4项偏头痛-急性治疗(Migraine-ACT)问卷是一种供初级保健医生使用的评估工具,用于识别需要改变当前急性偏头痛治疗方案的患者。已证明该问卷易于使用,且评估可靠、准确。
进一步分析偏头痛-急性治疗研究数据库,提供有关该问卷的可靠性、有效性及潜在临床实用性的更多信息。
通过记录基线时和1周后记录的偏头痛-急性治疗得分分布来评估可靠性(重测信度)。使用Pearson和Spearman相关性分析对患者总样本以及各个中心的偏头痛-急性治疗得分一致性进行分析。通过比较原始27项问卷各领域内临床相关问题的t鉴别值来评估有效性。还通过构建一份“替代”(B版)偏头痛-急性治疗问卷来评估可靠性和有效性,该问卷源自对原始研究数据中各领域次优项目的分析。使用Pearson成对相关性比较偏头痛-急性治疗得分与由SF-36生活质量问卷、偏头痛残疾评估(MIDAS)问卷和偏头痛治疗评估(MTAQ)问卷分析得出的临床定义标准,以此评估临床实用性。

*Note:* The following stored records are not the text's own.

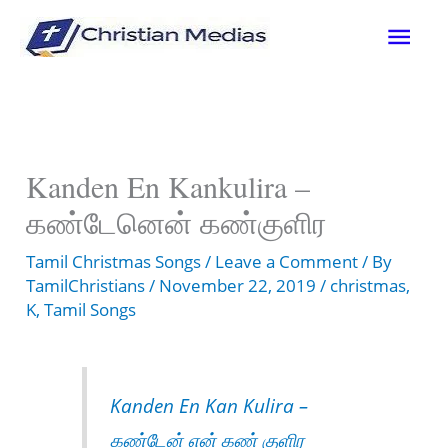
Skip
Mai
to
content
Men
Kanden En Kankulira –
கண்டேனென் கண்குளிர
Tamil Christmas Songs
/
Leave a Comment
/ By
TamilChristians
/
November 22, 2019
/
christmas
,
K
,
Tamil Songs
Kanden En Kan Kulira –
கண்டேன் என் கண் குளிர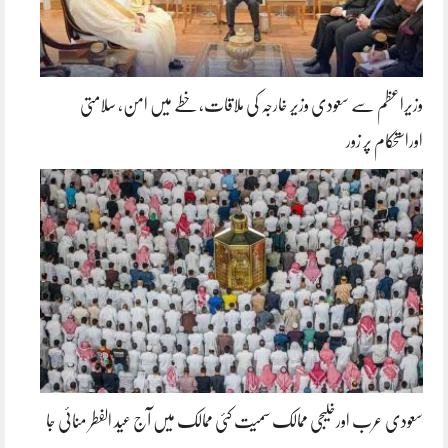
وزیراعظم سے سعودی وزیر خارجہ کی ملاقات، خطے میں امن، سلامتی
اوراستحکام پر زور
سعودی عرب اورخلیجی ممالک سمیت کئی ممالک میں آج عید الفطر منائی جا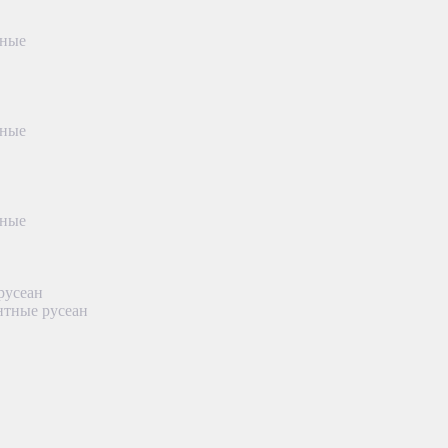
тные
тные
тные
русеан
нтные русеан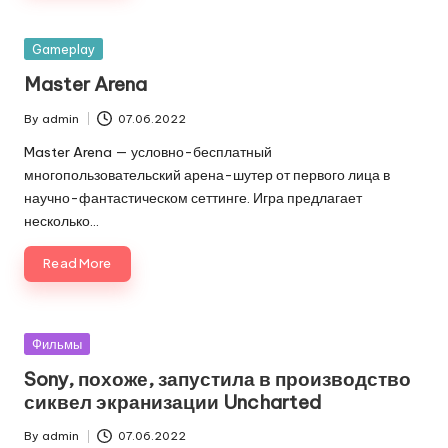
Posted
Gameplay
in
Master Arena
By
admin
07.06.2022
Posted
by
Master Arena — условно-бесплатный
многопользовательский арена-шутер от первого лица в
научно-фантастическом сеттинге. Игра предлагает
несколько…
Read More
Posted
Фильмы
in
Sony, похоже, запустила в производство
сиквел экранизации Uncharted
By
admin
07.06.2022
Posted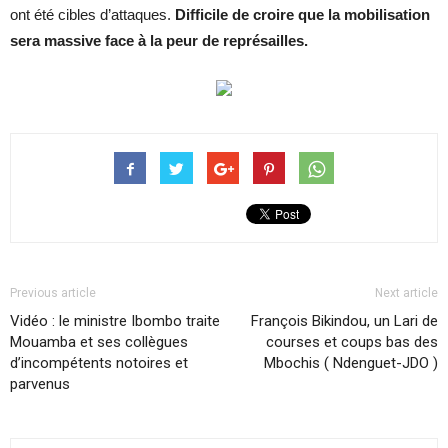
ont été cibles d’attaques.
Difficile de croire que la mobilisation
sera massive face à la peur de représailles.
Previous article
Next article
Vidéo : le ministre Ibombo traite
François Bikindou, un Lari de
Mouamba et ses collègues
courses et coups bas des
d’incompétents notoires et
Mbochis ( Ndenguet-JDO )
parvenus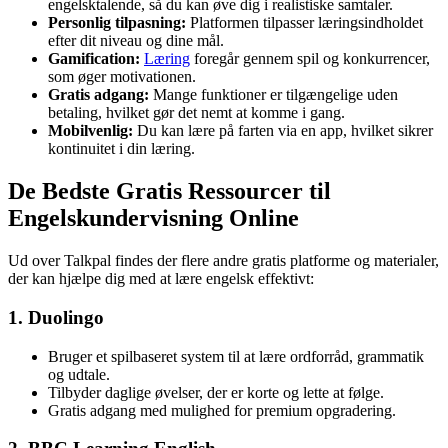
engelsktalende, så du kan øve dig i realistiske samtaler.
Personlig tilpasning:
Platformen tilpasser læringsindholdet
efter dit niveau og dine mål.
Gamification:
Læring
foregår gennem spil og konkurrencer,
som øger motivationen.
Gratis adgang:
Mange funktioner er tilgængelige uden
betaling, hvilket gør det nemt at komme i gang.
Mobilvenlig:
Du kan lære på farten via en app, hvilket sikrer
kontinuitet i din læring.
De Bedste Gratis Ressourcer til
Engelskundervisning Online
Ud over Talkpal findes der flere andre gratis platforme og materialer,
der kan hjælpe dig med at lære engelsk effektivt:
1. Duolingo
Bruger et spilbaseret system til at lære ordforråd, grammatik
og udtale.
Tilbyder daglige øvelser, der er korte og lette at følge.
Gratis adgang med mulighed for premium opgradering.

问卷两次填写之间偏头痛-急性治疗得分的分布在总样本中是一致的(重测信度,r = 0.81),在各个国家之间也是一致的(r = 0.61至0.92)。在本研究中,偏头痛-急性治疗“影响”和“缓解总体评估”问题的有效性(以t鉴别评估)明显高于偏头痛临床研究中使用的其他终点指标。B版偏头痛-急性治疗问卷几乎与原始A版问卷一样可靠和准确。偏头痛-急性治疗得分的分布为:0 = 12.6%,1 = 13.7%,2 = 14.7%,3 = 20.5%,4 = 38.4%。偏头痛-急性治疗得分的变化与SF-36、MIDAS和MTAQ得分的变化相关且呈线性关系,表明偏头痛-急性治疗得分≤2对应于需要考虑改变患者的急性药物治疗。该研究中约40%的偏头痛患者得分≤2,可能存在显著未满足的治疗需求。
这些数据证实了偏头痛-急性治疗问卷具有出色的可靠性和有效性,并为其在临床实践中的实用性提供了进一步证据。